== EXERCISE DIRECTIONS ==
Omit the images and return the remaining entries unchanged.

-- THE RECORDS follows --

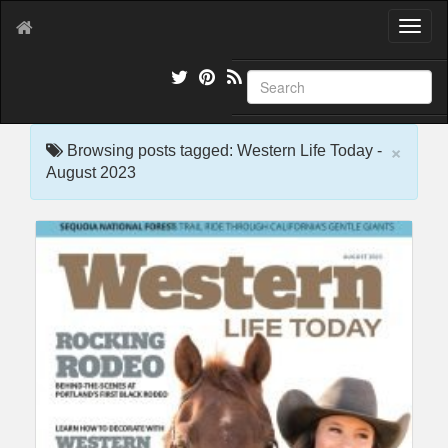
T
o
g
g
l
e
×
n
Browsing posts tagged: Western Life Today -
a
August 2023
v
i
g
a
t
i
o
n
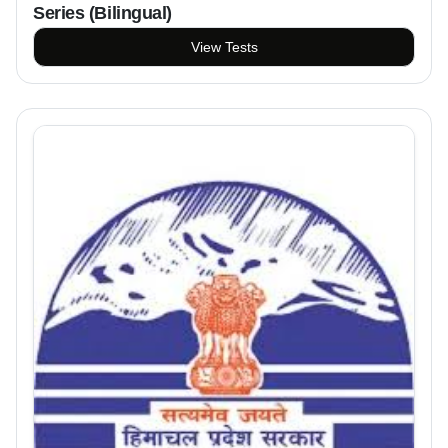
Series (Bilingual)
View Tests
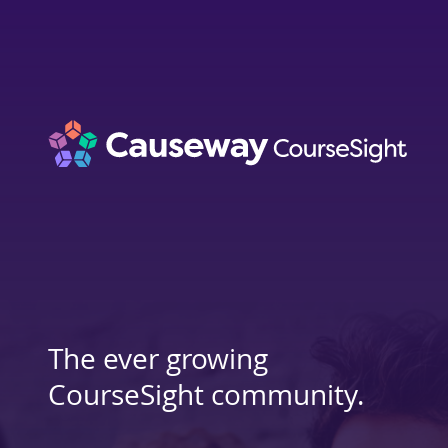
The ever growing
CourseSight community.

-- THE RECORDS concluded --

== ANSWER BOX ==
T
o
g
g
l
e
×
n
Browsing posts tagged: Western Life Today -
a
August 2023
v
i
g
a
t
i
o
n
Series (Bilingual)
View Tests
The ever growing
CourseSight community.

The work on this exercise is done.